Mercury was a blasted little planet.
Dellander watched as it came into focus on the screen. The darkened night side was crisscrossed with a grid of blue-white lines. What he could see of the dayside was molted brown and gray, a broken mush of craters and whatever the hell the Vex had built there.
"The location we're traveling to is right in the middle of the twilight region," Linvana's Ghost said over the coms. "There was a good deal of electrical interference there last time, but it's diminished since then. We'll still have to set down a few miles out though."
"Lovely," Dellander muttered. He checked his pistol and his long-rifle, and made sure his armor was all tight and sealed.
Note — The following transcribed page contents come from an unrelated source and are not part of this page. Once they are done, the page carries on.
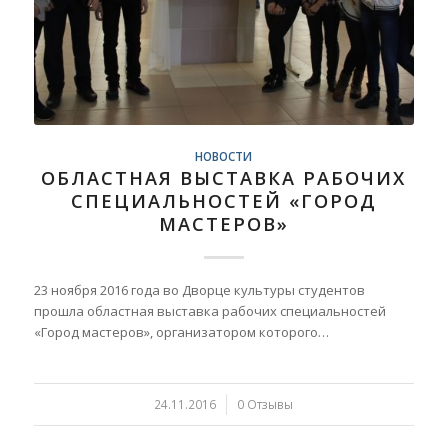
НОВОСТИ
ОБЛАСТНАЯ ВЫСТАВКА РАБОЧИХ
СПЕЦИАЛЬНОСТЕЙ «ГОРОД
МАСТЕРОВ»
23 ноября 2016 года во Дворце культуры студентов
прошла областная выставка рабочих специальностей
«Город мастеров», организатором которого…
24.11.2016
/
0 Отзывы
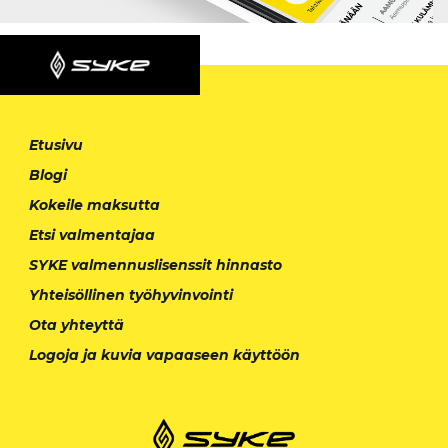
Etusivu
Blogi
Kokeile maksutta
Etsi valmentajaa
SYKE valmennuslisenssit hinnasto
Yhteisöllinen työhyvinvointi
Ota yhteyttä
Logoja ja kuvia vapaaseen käyttöön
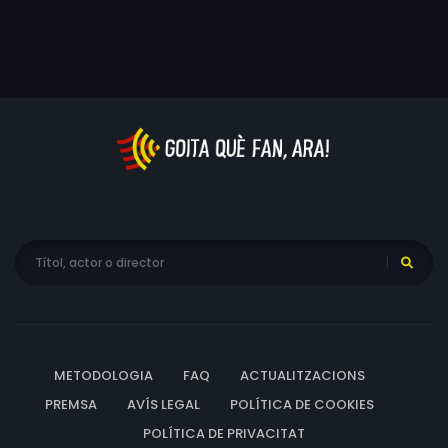
diverses forces que s'hi troben. A més, sempre està en el
pensament la destrucció de les quatre anteriors
estacions.
METODOLOGIA
FAQ
ACTUALITZACIONS
PREMSA
AVÍS LEGAL
POLÍTICA DE COOKIES
POLÍTICA DE PRIVACITAT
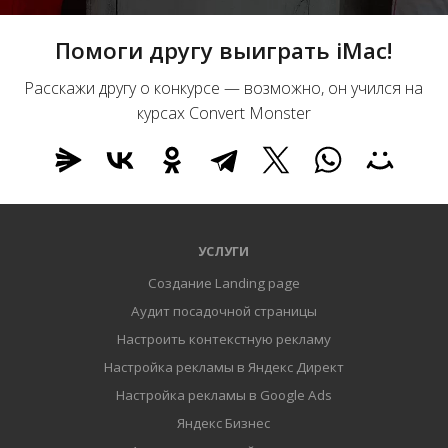
Помоги другу выиграть iMac!
Расскажи другу о конкурсе — возможно, он учился на
курсах Convert Monster
УСЛУГИ
Создание Landing page
Аудит посадочной страницы
Настроить контекстную рекламу
Настройка рекламы в Яндекс Директ
Настройка рекламы в Google Ads
Яндекс Бизнес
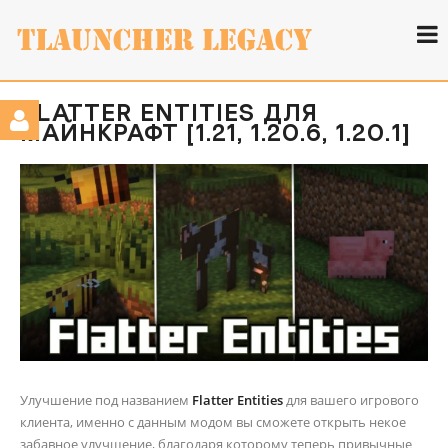
FLATTER ENTITIES ДЛЯ
МАЙНКРАФТ [1.21, 1.20.6, 1.20.1]
Улучшение под названием
Flatter Entities
для вашего игрового
клиента, именно с данным модом вы сможете открыть некое
забавное улучшение, благодаря которому теперь привычные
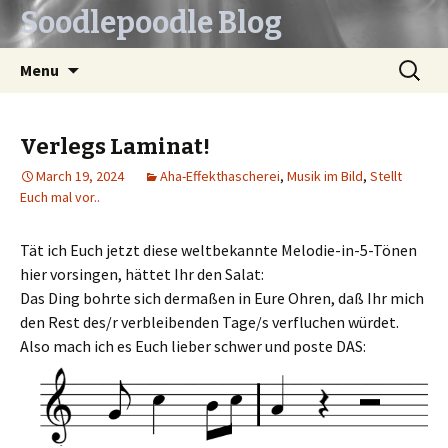
Soodlepoodle Blog
Skip
Search
Menu
to
for:
content
Verlegs Laminat!
March 19, 2024
Aha-Effekthascherei
,
Musik im Bild
,
Stellt
Euch mal vor..
Tät ich Euch jetzt diese weltbekannte Melodie-in-5-Tönen
hier vorsingen, hättet Ihr den Salat:
Das Ding bohrte sich dermaßen in Eure Ohren, daß Ihr mich
den Rest des/r verbleibenden Tage/s verfluchen würdet.
Also mach ich es Euch lieber schwer und poste DAS:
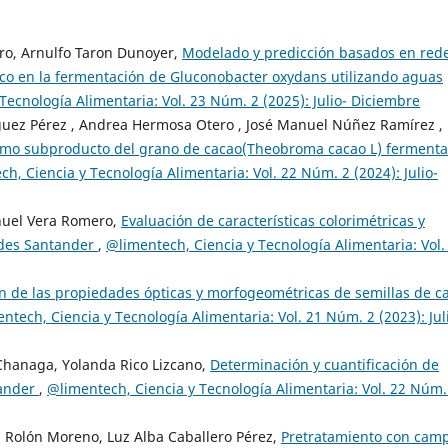
oro, Arnulfo Taron Dunoyer,
Modelado y predicción basados en red
ico en la fermentación de Gluconobacter oxydans utilizando aguas
Tecnología Alimentaria: Vol. 23 Núm. 2 (2025): Julio- Diciembre
guez Pérez , Andrea Hermosa Otero , José Manuel Núñez Ramírez ,
omo subproducto del grano de cacao(Theobroma cacao L) ferment
h, Ciencia y Tecnología Alimentaria: Vol. 22 Núm. 2 (2024): Julio-
nuel Vera Romero,
Evaluación de características colorimétricas y
dades Santander
,
@limentech, Ciencia y Tecnología Alimentaria: Vol.
 de las propiedades ópticas y morfogeométricas de semillas de c
ntech, Ciencia y Tecnología Alimentaria: Vol. 21 Núm. 2 (2023): Jul
Chanaga, Yolanda Rico Lizcano,
Determinación y cuantificación de
tander
,
@limentech, Ciencia y Tecnología Alimentaria: Vol. 22 Núm.
 Rolón Moreno, Luz Alba Caballero Pérez,
Pretratamiento con cam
Temperatures in the sun would be hot enough to burn skin on contact, something he learned after a particularly painful death in the Crucible. He slipped his helmet on and waited for transmat.
The three ships dove in formation. They tore through the thin air and leveled out. Dellander glimpsed pillars of metal and stone illuminated by the half-light. A moment later, the ship was gone, and he landed in a bank of pale sand, his dark yellow cloak billowing around him.
Linvana appeared next to him. Her gold and red armor glinted in the sun. Elva materialized a moment later, yellow and olive green coat brushing the sand as she sank up to her mid-calf.
"Which way?" Dellander asked. They were standing on the side of a low mountain. The sand slope was dotted with arrangements of Vex stone and metal. A wide structure that looked something like a fortress crowned the distant peak.
"Up the mountain," Linvana said, "The transmission came from the Forge at the very top. No vehicle link for sparrows, so we'll have to walk."
The Titan set off, her black auto-rifle and serrated sword slung across her back. Dellander and Elva followed.
A constant breeze blew across the mountain. It picked up the sand and scattered it against the Guardians. Dellander hated Mercury just for that reason. Cleaning the sand out of his armor took forever. He groaned. This was going to ruin the dark blue paint job Miss Levante just put on it.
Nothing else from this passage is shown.